__Exercise prompt__: Without including any image, retype the records word for word.

__Transcribed page contents__:
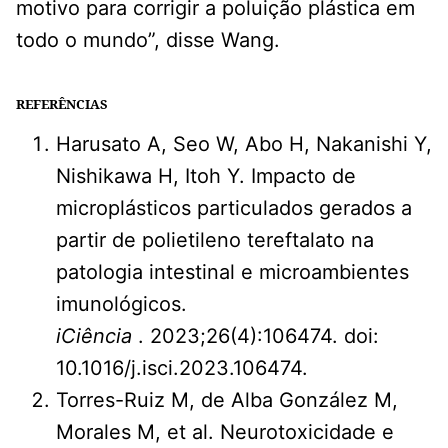
motivo para corrigir a poluição plástica em
todo o mundo”, disse Wang.
REFERÊNCIAS
Harusato A, Seo W, Abo H, Nakanishi Y,
Nishikawa H, Itoh Y. Impacto de
microplásticos particulados gerados a
partir de polietileno tereftalato na
patologia intestinal e microambientes
imunológicos.
iCiência
. 2023;26(4):106474. doi:
10.1016/j.isci.2023.106474.
Torres-Ruiz M, de Alba González M,
Morales M, et al. Neurotoxicidade e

__Output below__:
motivo para corrigir a poluição plástica em
todo o mundo”, disse Wang.
REFERÊNCIAS
Harusato A, Seo W, Abo H, Nakanishi Y,
Nishikawa H, Itoh Y. Impacto de
microplásticos particulados gerados a
partir de polietileno tereftalato na
patologia intestinal e microambientes
imunológicos.
iCiência
. 2023;26(4):106474. doi:
10.1016/j.isci.2023.106474.
Torres-Ruiz M, de Alba González M,
Morales M, et al. Neurotoxicidade e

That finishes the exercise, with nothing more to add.